His favorite choreographers have highly varied styles. He mentions the names Yasmeen Godder, Keith Hennessy (U.S.), Alain Platel (Belgium), Christian Rizzo (France), Michael Schumacher (Holland), William Forsythe (Germany) and Padmini Chettur (India).

Bokaer's official address is New York, but he actually wanders all over the world with his works, and in the coming year he is scheduled to spend only 21 days at home.

Behind him are eight years as a dancer in Cunningham's company, over 20 dances that he created as well as two centers for performing arts in Brooklyn that he helped establish.

His works are in demand internationally and recently he was named as one of the "Nifty 50: America's up-and-coming talents," in The New York Times T Magazine.

"Offstage Bokaer speaks softly and moves gently.

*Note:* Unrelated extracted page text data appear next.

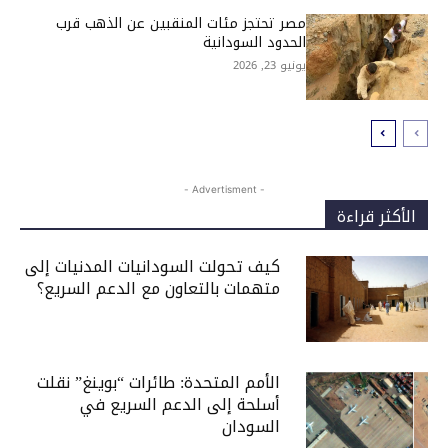
مصر تحتجز مئات المنقبين عن الذهب قرب
الحدود السودانية
يونيو 23, 2026
- Advertisment -
الأكثر قراءة
كيف تحولت السودانيات المدنيات إلى
متهمات بالتعاون مع الدعم السريع؟
الأمم المتحدة: طائرات “بوينغ” نقلت
أسلحة إلى الدعم السريع في
السودان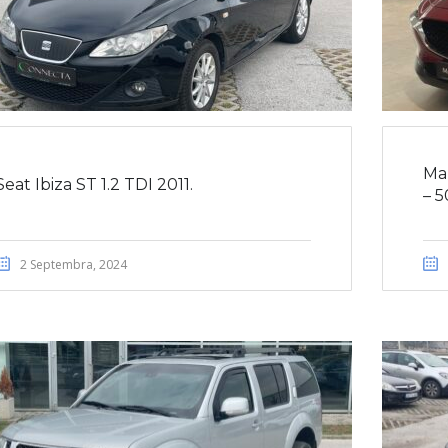
Ma
Seat Ibiza ST 1.2 TDI 2011.
– 
2 Septembra, 2024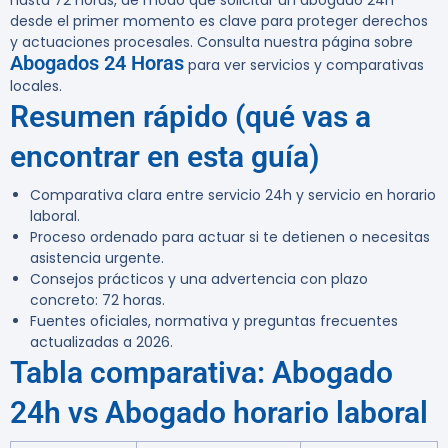
hasta 72 horas, de modo que solicitar un abogado 24h
desde el primer momento es clave para proteger derechos
y actuaciones procesales. Consulta nuestra página sobre
Abogados 24 Horas
para ver servicios y comparativas
locales.
Resumen rápido (qué vas a
encontrar en esta guía)
Comparativa clara entre servicio 24h y servicio en horario
laboral.
Proceso ordenado para actuar si te detienen o necesitas
asistencia urgente.
Consejos prácticos y una advertencia con plazo
concreto: 72 horas.
Fuentes oficiales, normativa y preguntas frecuentes
actualizadas a 2026.
Tabla comparativa: Abogado
24h vs Abogado horario laboral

More monk than acrobat," was how the magazine described him.

For the purpose of his first work, "Octave" (2004), which was inspired by Duchamp's famous work "Bicycle Wheel," Bokaer collected 5,000 used subway MetroCards and asked volunteers to throw them at him while he was dancing. In his new work, "Why Patterns," which will have its debut performance at the end of the month, there are four dancers from the Dutch dance troupe Dance Works Rotterdam, who use 5,000 ping-pong balls.

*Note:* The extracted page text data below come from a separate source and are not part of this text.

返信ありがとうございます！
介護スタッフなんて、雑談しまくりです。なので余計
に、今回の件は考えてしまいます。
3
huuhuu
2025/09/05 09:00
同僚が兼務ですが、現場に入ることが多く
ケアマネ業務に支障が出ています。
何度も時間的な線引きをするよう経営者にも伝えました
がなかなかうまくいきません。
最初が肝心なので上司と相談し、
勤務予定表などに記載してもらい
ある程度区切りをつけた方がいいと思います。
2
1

"Replica," a duet that he created last year for himself and Judith Sanchez Ruiz, and which deals with memory loss and other things, will be performed this year in nine cities worldwide, and may also be staged in Tel Aviv.

Strong memories of Israel

Bokaer was born in Ithaca, New York to a mother who was a theater director and a father who was a Tunisian-born film director. The father immigrated to Israel in the 1950s and left Israel for Los Angeles.

His paternal grandfather was an Olympic gymnast, and his maternal grandfather was the famous director Arthur Lithgow. Bokaer has a dozen cousins living in Israel, which he first visited at the age of four.

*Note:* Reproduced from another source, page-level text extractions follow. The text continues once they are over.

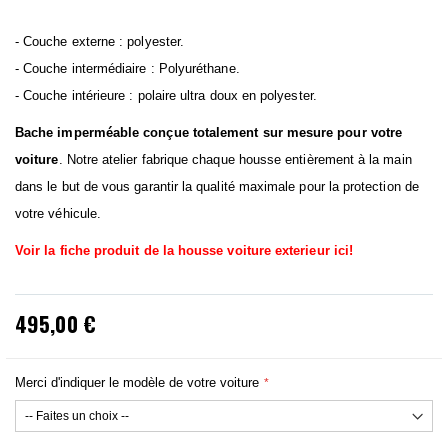
- Couche externe : polyester.
- Couche intermédiaire : Polyuréthane.
- Couche intérieure : polaire ultra doux en polyester.
Bache imperméable conçue totalement sur mesure pour votre
voiture
. Notre atelier fabrique chaque housse entièrement à la main
dans le but de vous garantir la qualité maximale pour la protection de
votre véhicule.
Voir la fiche produit de la housse voiture exterieur ici!
495,00 €
Merci d'indiquer le modèle de votre voiture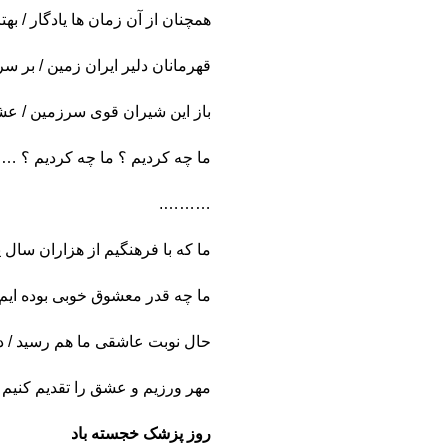
همچنان از آن زمان ها یادگار / به
قهرمانان دلیر ایران زمین / بر سر
باز این شیران قوی سرزمین / ع
ما چه کردیم ؟ ما چه کردیم ؟ …
……….
ما که با فرهنگیم از هزاران سال 
ما چه قدر معشوق خوبی بوده ایم 
حال نوبت عاشقی ما هم رسید / 
مهر ورزیم و عشق را تقدیم کنیم 
روز پزشک خجسته باد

"Those are strong early memories," he says. "It's very funny that some of the first dance performances that I saw as a child were those of the Batsheva and Bat Dor dance troupes [from Israel], when they performed in the United States."

Since then he has frequently visited Israel.

Bokaer began to study ballet in his hometown, and in the mid-1990s he performed in central roles in the local ballet troupe, the Ithaca Ballet. Afterward, he studied at Jacob's Pillow Dance Festival, the Washington Ballet, the Alvin Ailey American Dance Center and Cornell University, where he was exposed for the first time to the principles of Cunningham's technique. At the same time he started to study in the University of North Carolina School of the Arts, and during the last year of school he began to study in Cunningham's studio in New York.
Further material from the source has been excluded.